The Georgia Bulletin

Sat, Nov 22, 2008


What I Have Seen and Heard - Archbishop Gregory's Weekly Column

Print Issue: October 31, 1991

Sisters Of The Cenacle To Offer Retreats In Archdiocese

By Thea Jarvis

The Congregation of Our Lady of the Retreat in the Cenacle, popularly known as the Cenacle Sisters, will bring its ministry of retreats and programs of spiritual development to the archdiocese of Atlanta at the end of this year.

The arrival of the sisters in North Georgia coincides with the congregation’s centenary celebration of their beginnings in North America.

“It’s a year of exploration” to see how their ministry will be received, Sister Susan Arcaro, RC, said of the venture. For approximately one year, the sisters will undertake a “mobile ministry,” she said, staying part-time in North Georgia and the remainder of their time in regular assignments.

Sister Arcaro, who helped coordinate the North Georgia connection and is currently stationed in Vienna, Va., said the Cenacle Sisters have been talking about coming to the Atlanta area, “brainstorming over where our ministry was really needed,” for six or seven years. The fact that the Southern U.S. has fewer centers for spiritual growth figured strongly in the decision-making, she explained.

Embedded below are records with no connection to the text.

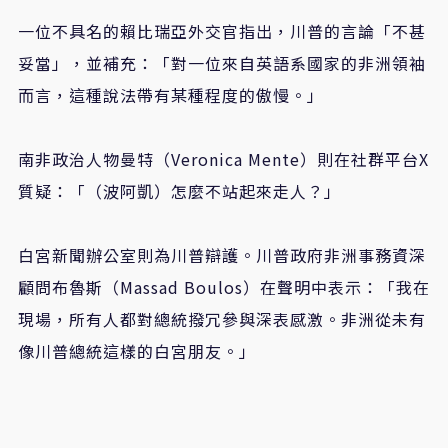
一位不具名的賴比瑞亞外交官指出，川普的言論「不甚
妥當」，並補充：「對一位來自英語系國家的非洲領袖
而言，這種說法帶有某種程度的傲慢。」
南非政治人物曼特（Veronica Mente）則在社群平台X
質疑：「（波阿凱）怎麼不站起來走人？」
白宮新聞辦公室則為川普辯護。川普政府非洲事務資深
顧問布魯斯（Massad Boulos）在聲明中表示：「我在
現場，所有人都對總統撥冗參與深表感激。非洲從未有
像川普總統這樣的白宮朋友。」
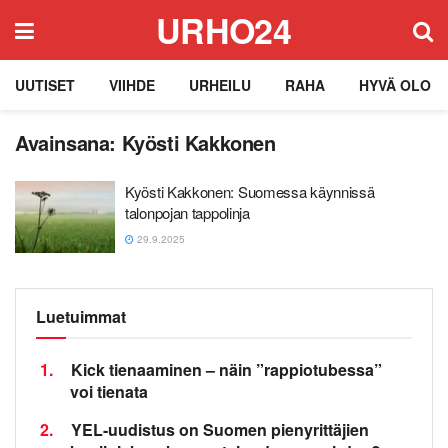
URHO24
UUTISET
VIIHDE
URHEILU
RAHA
HYVÄ OLO
Avainsana:
Kyösti Kakkonen
Kyösti Kakkonen: Suomessa käynnissä
talonpojan tappolinja
29.9.2025
Luetuimmat
1.
Kick tienaaminen – näin ”rappiotubessa”
voi tienata
2.
YEL-uudistus on Suomen pienyrittäjien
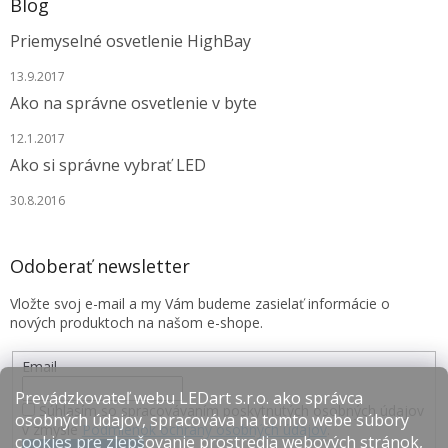
Blog
Priemyselné osvetlenie HighBay
13.9.2017
Ako na správne osvetlenie v byte
12.1.2017
Ako si správne vybrať LED
30.8.2016
Odoberať newsletter
Vložte svoj e-mail a my Vám budeme zasielať informácie o
nových produktoch na našom e-shope.
Email
Prevádzkovateľ webu LEDart s.r.o. ako správca
Súhlasím so spracovávaním poskytnutých osobných údajov
osobných údajov, spracováva na tomto webe súbory
v zmysle
Podmienok ochrany osobných údajov
.
cookies pre zlepšovanie prostredia webových stránok,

Initial weekend retreats are scheduled for Advent and Lent, with a day of prayer planned for the pre-Christmas season. Visitors will be welcomed at an open house December 15.

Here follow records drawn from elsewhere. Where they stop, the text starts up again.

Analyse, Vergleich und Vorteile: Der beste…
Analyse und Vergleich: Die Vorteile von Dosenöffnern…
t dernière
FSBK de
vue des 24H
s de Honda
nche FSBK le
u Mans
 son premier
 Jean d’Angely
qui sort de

All activities will take place at the residence of Fred and Virginia Hedges, longtime parishioners of Immaculate Heart of Mary Church who have made their vacation property in Hoschton, Georgia, available for retreats in recent years.

Fred Hedges said the home he built four years ago is equipped with a third floor “conference” room, ample bed space and open living areas.

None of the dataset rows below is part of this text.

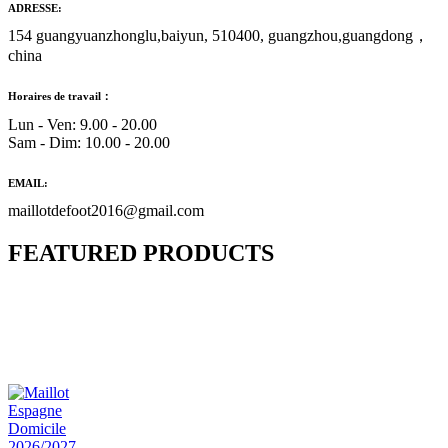
ADRESSE:
154 guangyuanzhonglu,baiyun, 510400, guangzhou,guangdong，
china
Horaires de travail：
Lun - Ven: 9.00 - 20.00
Sam - Dim: 10.00 - 20.00
EMAIL:
maillotdefoot2016@gmail.com
FEATURED PRODUCTS
Maillot Bresil Domicile 2026/2027
€
48.00
Le prix initial était : €48.00.
€
25.90
Le prix
actuel est : €25.90.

“You can do everything there you can do at a retreat house,” he said, happy that the sisters will have use of it.

A 10-acre tract of adjacent land was purchased by the Hedges two years ago and an 1827 farmhouse left on the property was restored, providing additional room.

“I didn’t know what the Lord wanted to use it for,” Hedges said. The rustic two-story, known as the Watkins House, will accommodate the sisters when they arrive in December.

The Sisters of the Cenacle have been looking to expand their ministry in the South when they met local Glenmary Father Louis McNeil at a retreat in West Virginia. Father McNeil, whose community had used the Hedges’ homestead for retreats and conferences, mentioned the couple’s desire to develop a retreat center and said he would tell them of the sisters’ interest.

Sister Acraro, who has spent 30 years in religious life, has found herself drawn to ministry in North Georgia.

“I had a sense that the church there was alive,” she said. “I felt our ministry would really give that much more life to the church in Atlanta.”

The Sisters of the Cenacle were founded in France in 1826 by St. Therese Coudere and Father Stephen Terme. The international community now ministers in 15 countries and in the United States. The eastern province of the congregation, with headquarters in Lake Ronkonkoma, New York, numbers some 140 women and stretches from Rochester to Lantana, Florida and from Charleston, West Virginia to the East Coast.